To meet the hiring expectations, maybe in addition to onboarding developers and site builders new to Drupal, boot camps to increase the skill level of more junior developers and site builders should be considered. And as one who learned Drupal mostly on my own in an area where there is not a strong Drupal community, I can attest to the importance of having a "mentor." Having someone to bounce a problem off of, to pass on a time-saving tip, or explain best practices or the Drupal way can be invaluable. 

smthomas’s picture

I can echo a lot of the same observations posted above. I think it is a combination of a lot of factors (many that were discussed above). However, one factor that was not mentioned was a way to spread awareness about Drupal to those interested in learning more about career paths in website development.

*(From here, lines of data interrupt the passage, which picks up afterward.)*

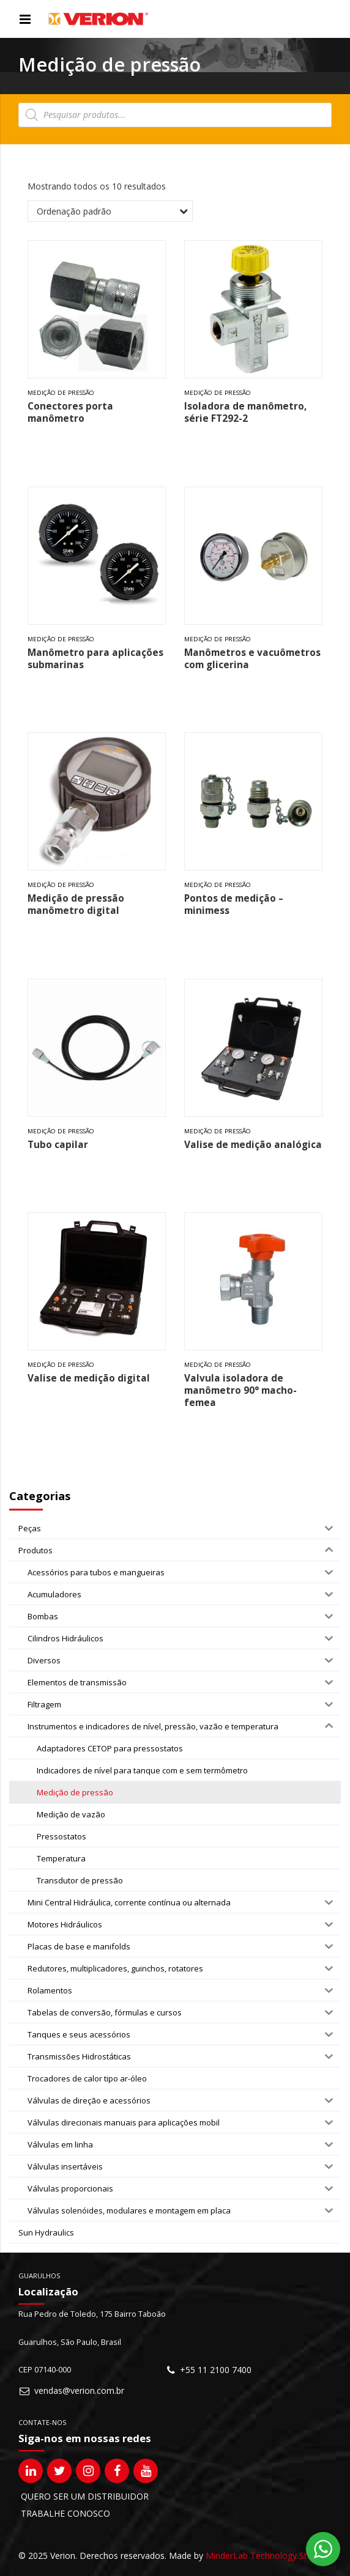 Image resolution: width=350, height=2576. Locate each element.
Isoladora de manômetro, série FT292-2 (245, 412)
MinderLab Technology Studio (265, 2555)
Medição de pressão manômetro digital (76, 904)
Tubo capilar (58, 1144)
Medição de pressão (61, 393)
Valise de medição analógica (253, 1144)
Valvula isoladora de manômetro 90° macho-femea (240, 1390)
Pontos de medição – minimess (233, 904)
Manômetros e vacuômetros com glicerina (252, 658)
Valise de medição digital (89, 1378)
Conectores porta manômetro (70, 412)
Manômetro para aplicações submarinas (95, 658) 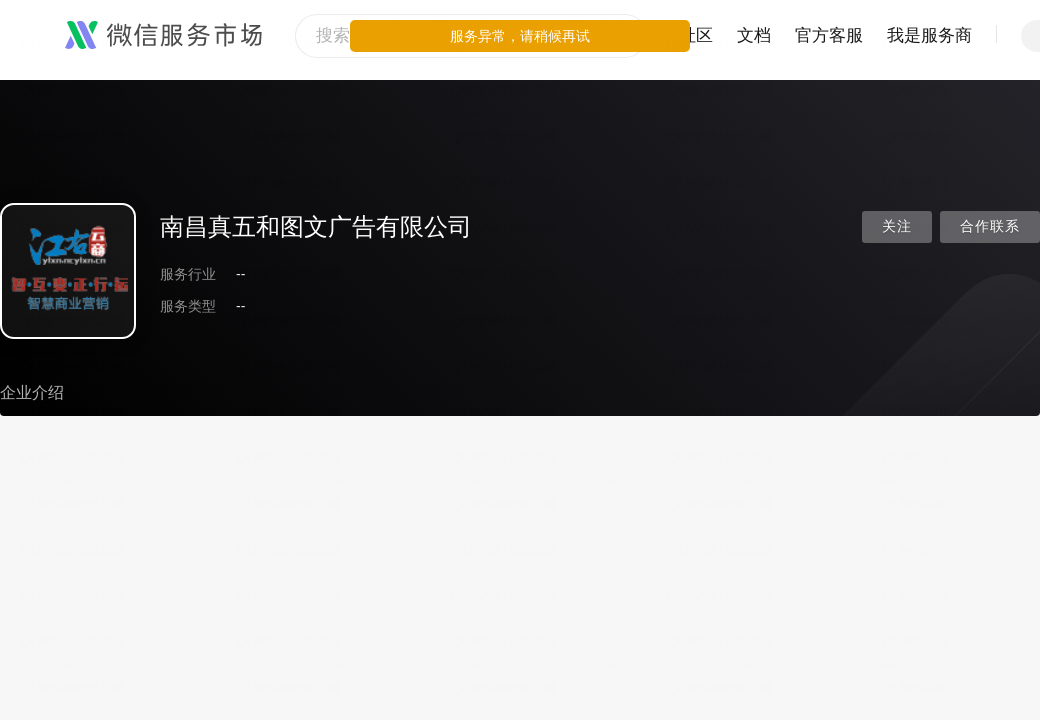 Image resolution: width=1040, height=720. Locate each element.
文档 (754, 35)
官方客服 (829, 35)
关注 (897, 226)
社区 (696, 35)
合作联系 (990, 226)
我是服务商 (929, 35)
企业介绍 (32, 392)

While Drupal training programs are great, the business or developer generally already knows that they need Drupal.

I am starting to work on an initiative within my company (stemfuse.com - we build STEM curriculum for K-12 schools) to get Drupal into high schools. My goal is to figure out a way to build two solid foundational Drupal standards compliant high school level courses. The ultimate goal is to offer these courses for FREE to high schools. In these courses we would be able to really focus on teaching not only how to use Drupal to build websites, but why Drupal exists and how someone can immediately start giving back to the community. Each of these courses would be semester long, 90 hour courses of fully teachable Drupal material. With my companies current K-12 reach, I am pretty confident we could get these courses into 2000 High Schools in the next two years.

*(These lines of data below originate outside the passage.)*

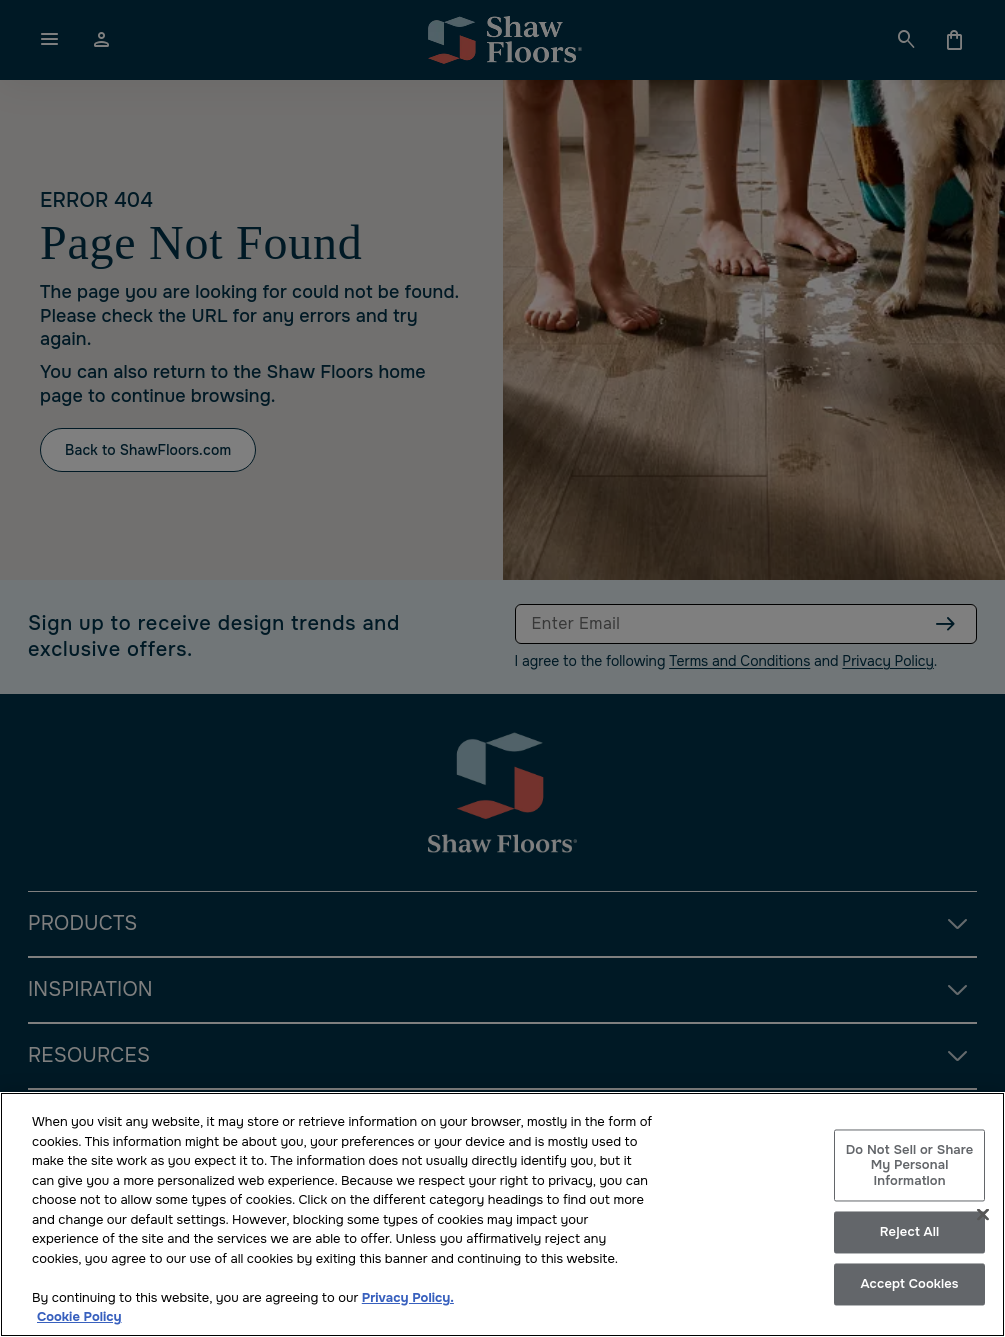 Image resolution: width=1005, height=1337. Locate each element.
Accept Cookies (909, 1284)
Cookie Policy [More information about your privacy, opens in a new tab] (79, 1316)
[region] (502, 1214)
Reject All (909, 1232)
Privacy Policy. (408, 1297)
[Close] (983, 1214) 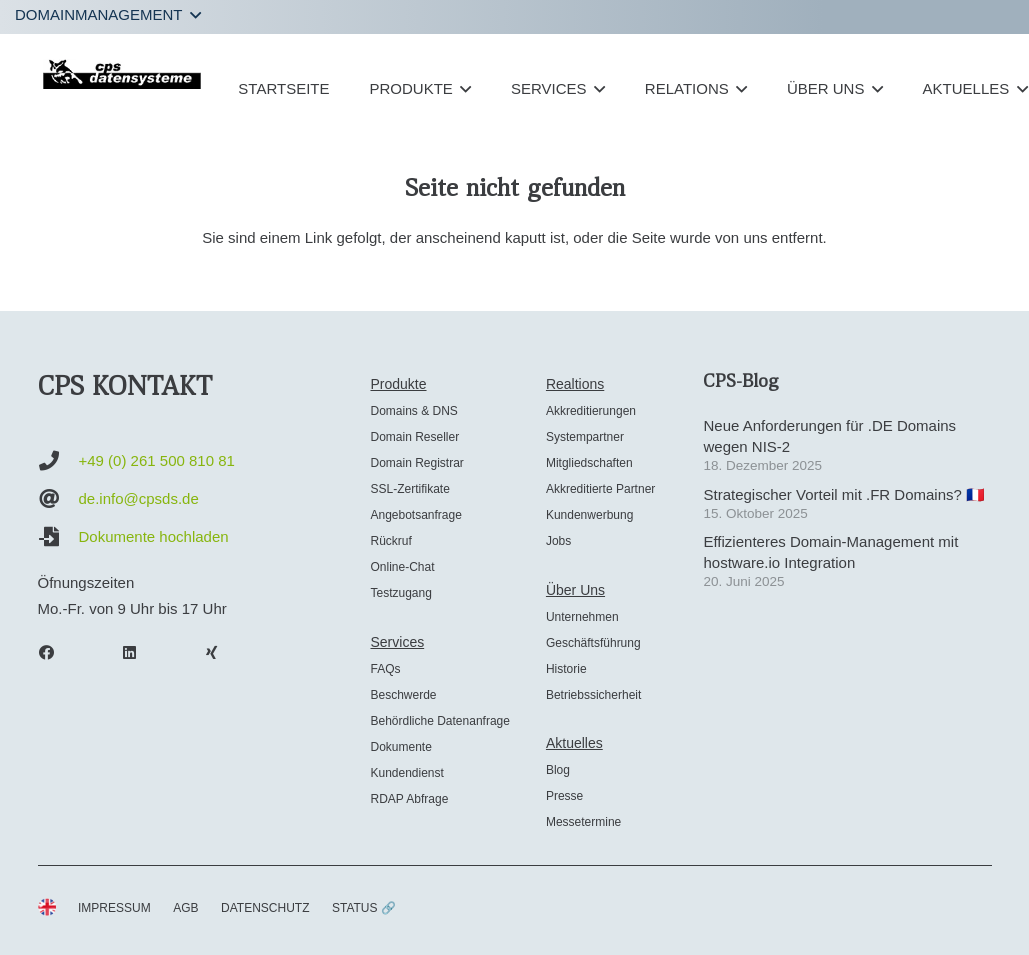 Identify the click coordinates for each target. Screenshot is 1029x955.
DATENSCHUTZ (265, 908)
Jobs (558, 541)
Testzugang (400, 593)
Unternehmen (582, 617)
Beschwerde (403, 695)
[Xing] (222, 653)
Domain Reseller (414, 437)
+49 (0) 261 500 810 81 (157, 460)
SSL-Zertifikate (409, 489)
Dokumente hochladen (154, 536)
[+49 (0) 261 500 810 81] (58, 461)
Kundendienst (406, 773)
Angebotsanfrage (415, 515)
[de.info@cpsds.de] (58, 499)
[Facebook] (57, 653)
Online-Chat (402, 567)
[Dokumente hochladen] (58, 537)
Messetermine (583, 822)
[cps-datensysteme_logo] (122, 74)
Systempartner (585, 437)
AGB (185, 908)
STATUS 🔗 (364, 908)
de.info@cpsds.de (139, 498)
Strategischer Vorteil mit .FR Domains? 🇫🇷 (844, 494)
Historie (566, 669)
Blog (558, 770)
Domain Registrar (416, 463)
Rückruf (390, 541)
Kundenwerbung (589, 515)
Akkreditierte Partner (600, 489)
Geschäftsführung (593, 643)
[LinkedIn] (139, 653)
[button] (108, 15)
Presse (564, 796)
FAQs (385, 669)
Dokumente (400, 747)
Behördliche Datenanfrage (439, 721)
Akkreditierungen (591, 411)
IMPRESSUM (114, 908)
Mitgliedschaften (589, 463)
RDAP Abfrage (409, 799)
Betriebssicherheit (593, 695)
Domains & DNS (413, 411) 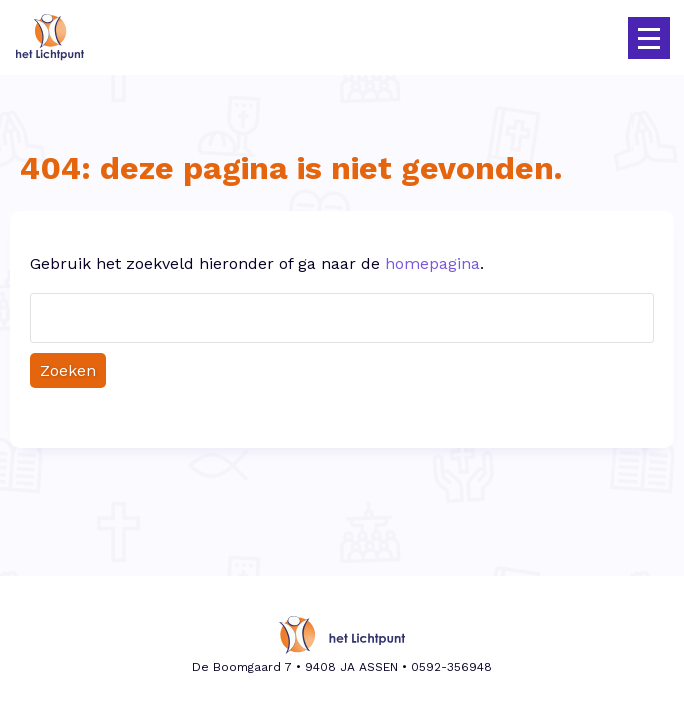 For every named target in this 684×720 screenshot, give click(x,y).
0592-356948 (451, 667)
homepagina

I know this does not solve the immediate problem of the Drupal talent shortage, but it would help build an ever growing ecosystem of new Drupal developers. I think the long term results would be huge for Drupal. 

I am open to discuss ideas about what I am trying to do with anyone interested in learning more. Also, if you know any large Drupal companies that would be interested in helping sponsor this initiative... please let me know. Implementing this big of a project (as it is planned) is not something our relatively small team would be able to do (especially to offer the courses for free) without a large amount of outside help.